Last night I had my first John Scalzi dream, borrowing from Lock In, Redshirts, and Old Man’s War. My consciousness has just been downloaded into a body, and I am standing on a cliff overlooking a harbor. There’s another person sitting in a machine gun nest in front of me telling me that “he” is on the boat just docking (I’ve also been watching Shetland, so we’re all speaking with Scottish accents and the landscape is bleak and beautiful). Because I am a John Scalzi hero, I am initially baffled, so I start asking questions. I quickly pick up that my eyes can zoom in on the boat and I can see individual faces. The target is John Scalzi.
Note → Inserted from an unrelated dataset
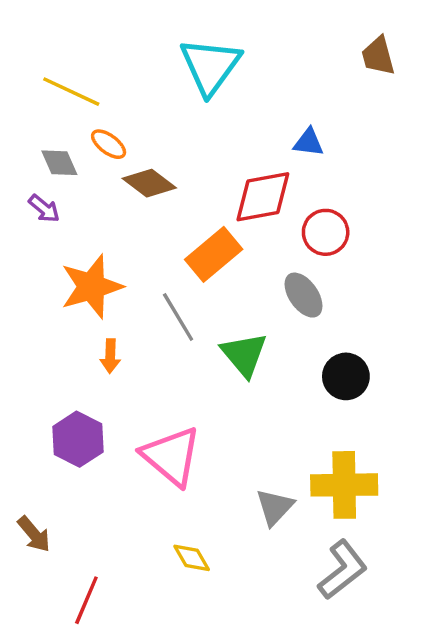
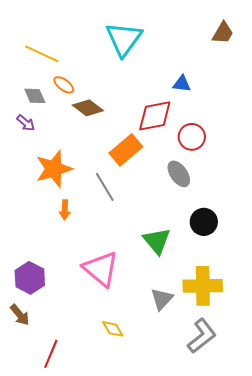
brown trapezoid: (378, 56) -> (223, 33), turned -135
green triangle: (244, 354) -> (157, 241), moved
purple hexagon: (78, 439) -> (30, 278), moved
The gunner is enraged because Scalzi has written him to become a monsterous killing machine and written horrific deaths for all of his friends. He starts firing. I can see Scalzi running and ducking the bullets. I know three things:
- the gunner is justified in his rage,
- Scalzi is not a bad person,
- I can fix this by coming up with a solution that only I can come up with.
My memory of the dream ends there.
I really enjoyed Old Man’s War. It was clever and engaging. What my dream illuminated for me was that Scalzi’s heroes are Mary Sues and no one cares because they are male. Scalzi builds interesting and complex worlds, but only tells the reader what they need to know. Scalzi is no George R. R. Martin. My biggest complaint with Scalzi is that by making his main character a Mary Sue, he avoids a lot of complexity in his characters. And yes, I realize that this was his first published novel, but it’s also true in the later works I have read.
There are a couple of things that happen in Old Man’s War that you absolutely should not know before you read the book. It’s better if you learn them when John Perry learns them. Because you should go into this spoiler free, there is so much I can’t talk about. I will say that Jane Sagan is my favorite character in the book. She is the character allowed the most depth and complexity.
Old Man’s War is the beginning of a series. I don’t know about the rest of the series, but Old Man’s War would make a great premium channel series – Starship Trropers meets The Expendables. I would watch it. Probably.